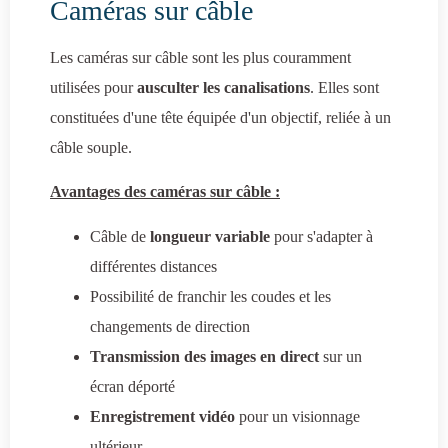
Caméras sur câble
Les caméras sur câble sont les plus couramment
utilisées pour
ausculter les canalisations
. Elles sont
constituées d'une tête équipée d'un objectif, reliée à un
câble souple.
Avantages des caméras sur câble :
Câble de
longueur variable
pour s'adapter à
différentes distances
Possibilité de franchir les coudes et les
changements de direction
Transmission des images en direct
sur un
écran déporté
Enregistrement vidéo
pour un visionnage
ultérieur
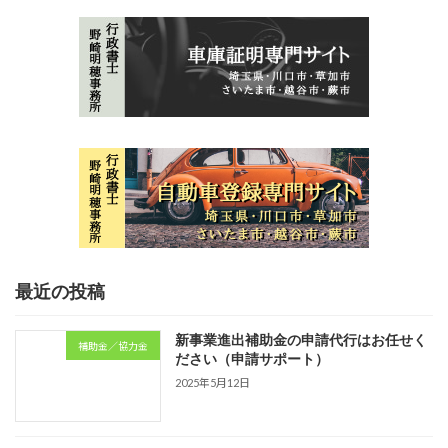
最近の投稿
新事業進出補助金の申請代行はお任せく
補助金／協力金
ださい（申請サポート）
2025年5月12日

Directions for this task = Find and copy each line of the data where "pour" is present.

Exercise output =
utilisées pour
pour s'adapter à
pour un visionnage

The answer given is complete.